La fabrication du sérac, méthode ancestrale presque oubliée.
La fabrication du sérac, méthode ancestrale presque oubliée.

C'est une méthode ancestrale que presque plus personne ne pratique.

Siegfried

Du sérac dans des fûts en bois 

Enfin, le sérac est placé dans un récipient en bois à fond plat, qui permet au reste de petit-lait de s'égoutter. Puis le sérac frais est stocké pendant six à huit semaines dans l'un des deux grands fûts en bois, où il est pressé très régulièrement. "Il est difficile de savoir quand le sérac arrive à maturité, tout est une question d'instinct", déclare Siegfried, non sans une certaine malice. Le moment venu, on sort la pâte du fût à l'aide d'une grande fourchette avant de la râper. Puis on la sale et l'assaisonne avec du fenugrec, qui donne au produit son goût caractéristique. 

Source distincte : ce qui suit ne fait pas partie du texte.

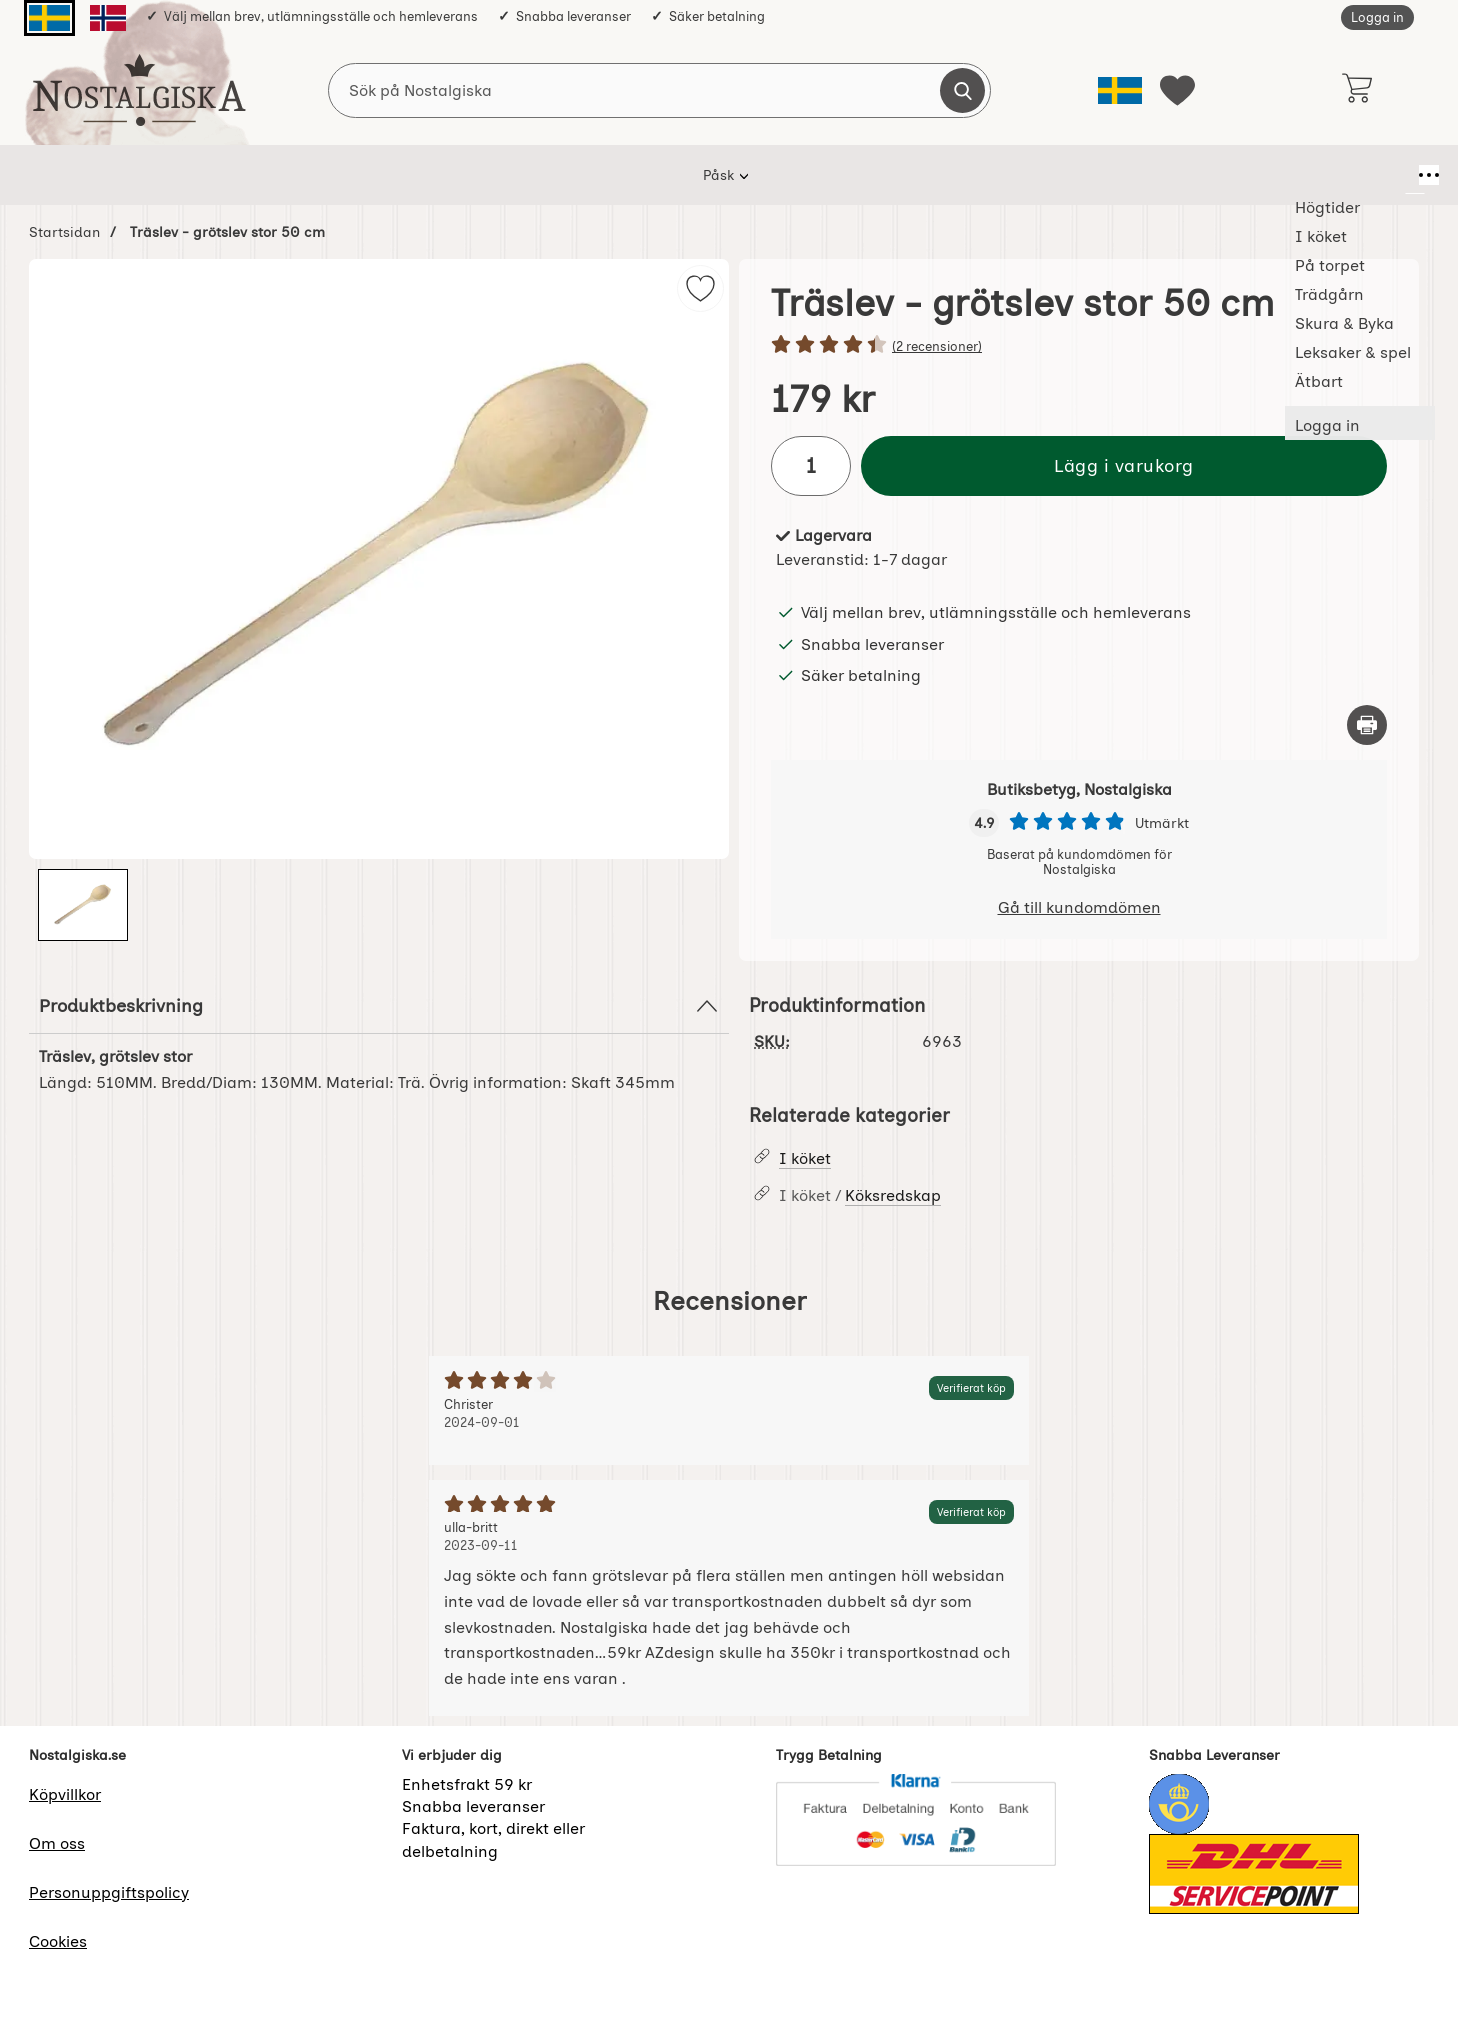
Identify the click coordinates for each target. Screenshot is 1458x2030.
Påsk (317, 175)
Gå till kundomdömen (1079, 907)
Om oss (57, 1843)
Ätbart (1056, 175)
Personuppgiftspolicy (109, 1892)
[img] (700, 288)
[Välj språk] (1120, 90)
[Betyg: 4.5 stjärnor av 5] (1079, 346)
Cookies (58, 1941)
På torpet (589, 175)
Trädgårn (691, 175)
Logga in (1377, 17)
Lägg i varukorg (1124, 465)
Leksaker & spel (943, 175)
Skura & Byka (807, 175)
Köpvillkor (65, 1794)
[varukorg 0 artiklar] (1356, 90)
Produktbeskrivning (379, 1006)
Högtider (402, 175)
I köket (495, 175)
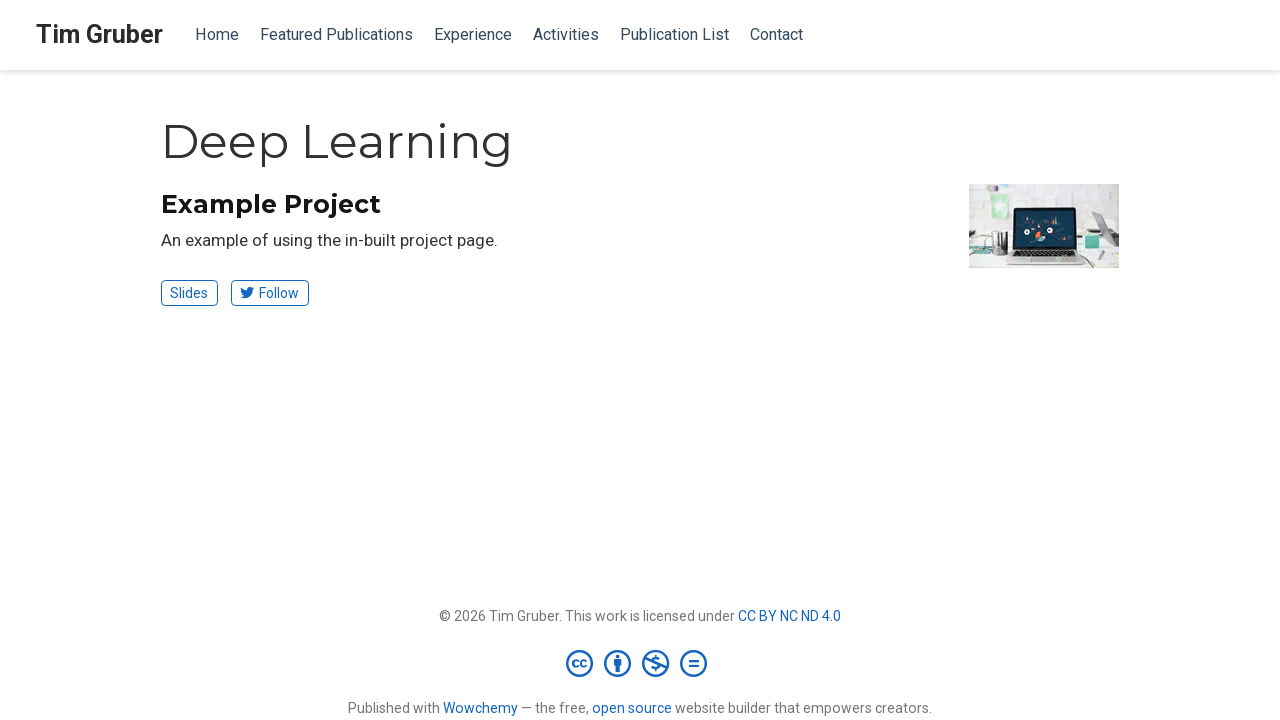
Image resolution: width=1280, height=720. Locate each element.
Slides (189, 293)
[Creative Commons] (640, 663)
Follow (269, 293)
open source (632, 708)
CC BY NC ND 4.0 (789, 616)
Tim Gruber (99, 34)
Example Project (271, 204)
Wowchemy (480, 708)
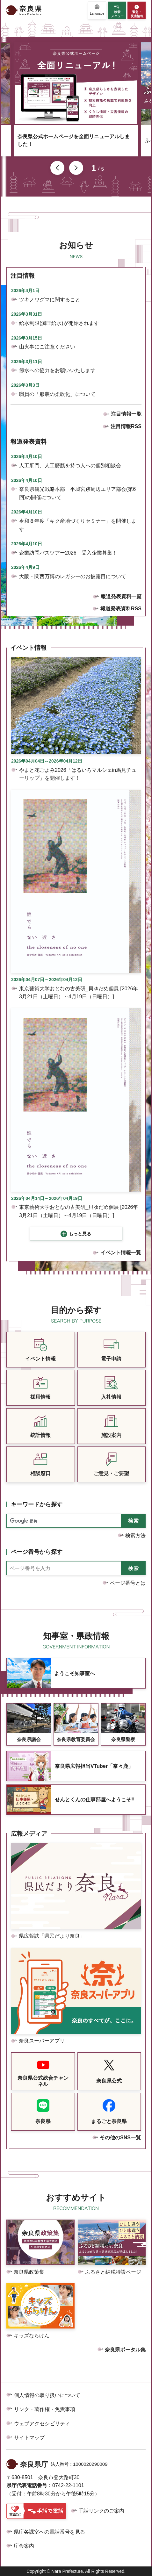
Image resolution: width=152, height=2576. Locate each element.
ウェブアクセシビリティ (42, 2423)
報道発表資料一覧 (121, 596)
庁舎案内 (24, 2546)
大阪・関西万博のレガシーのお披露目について (72, 576)
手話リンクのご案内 (101, 2511)
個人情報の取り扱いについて (47, 2395)
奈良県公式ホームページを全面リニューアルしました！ (74, 140)
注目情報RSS (126, 426)
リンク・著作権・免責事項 (44, 2409)
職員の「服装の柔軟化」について (57, 394)
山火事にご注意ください (47, 346)
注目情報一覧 (126, 414)
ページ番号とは (128, 1583)
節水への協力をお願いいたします (57, 370)
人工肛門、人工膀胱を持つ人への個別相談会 (70, 465)
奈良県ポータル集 (125, 2349)
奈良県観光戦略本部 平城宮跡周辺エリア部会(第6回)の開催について (77, 493)
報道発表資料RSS (120, 608)
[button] (97, 10)
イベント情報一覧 (120, 1252)
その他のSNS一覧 (120, 2137)
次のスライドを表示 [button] (76, 168)
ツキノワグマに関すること (49, 299)
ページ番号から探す (36, 1552)
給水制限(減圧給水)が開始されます (59, 323)
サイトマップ (29, 2437)
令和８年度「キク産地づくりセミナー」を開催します (77, 525)
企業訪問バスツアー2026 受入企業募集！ (68, 553)
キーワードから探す (36, 1504)
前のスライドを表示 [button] (57, 168)
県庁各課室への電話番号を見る (49, 2532)
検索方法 (135, 1535)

Pour les personnes avides de nouvelles saveurs 

Le grand moment est arrivé: j'ai enfin le droit de déguster le sérac d'alpage. J'ai de la chance: il ne reste que deux portions de l'été dernier. Devant le paysage enchanteur des Alpes glaronnaises baignées par la lumière vespérale, la saveur si unique du sérac d'alpage titille mon palais. Avec son goût si prononcé, mieux vaut peut-être ne pas le déguster seul. "Il sublime à merveille la fondue ou la raclette, ou remplace avantageusement le parmesan sur les pâtes", estime Myrtha. Est-ce bon? Tout dépend de la sensibilité de chacun: certains l'aiment, d'autres moins. À titre personnel, j'ai apprécié. Je recommande vivement à toute personne avide de nouvelles saveurs de le goûter! 

Le moment est enfin venu de déguster le sérac.

Le sérac d'alpage: une tradition millénaire

Le sérac d'alpage glaronnais existe depuis plus de mille ans. La légende raconte que le fromage maigre de la région manquait de goût aux yeux des chanoinesses du couvent de Säckingen – qui a été propriétaire du territoire de Glaris jusqu'en 1395. Elles l'auraient alors assaisonné avec du lotier, une herbe très parfumée poussant dans les jardins monacaux. Toutefois, l'historien Beat Frei est venu démentir cette anecdote: selon ses recherches, ce seraient les Zurichois qui auraient contribué au succès du schabziger. 

Quoi qu'il en soit, le schabziger est un produit typique des contrées glaronnaises, fruit d'une longue et riche tradition. Il est même considéré comme l'une des plus anciennes marques du monde: dès 1463, le schabziger a été protégé par une ordonnance sur le sérac, qui stipulait le mode de fabrication et d'étiquetage. Aujourd'hui encore, le schabziger est produit exclusivement dans le canton, d'où son appellation d'origine protégée. Ce sérac est souvent utilisé râpé, par exemple pour assaisonner les pâtes, le pain, les röstis, la fondue ou encore la raclette. Il jouit d'une grande popularité, notamment auprès des amateurs et amatrices de fromages relevés.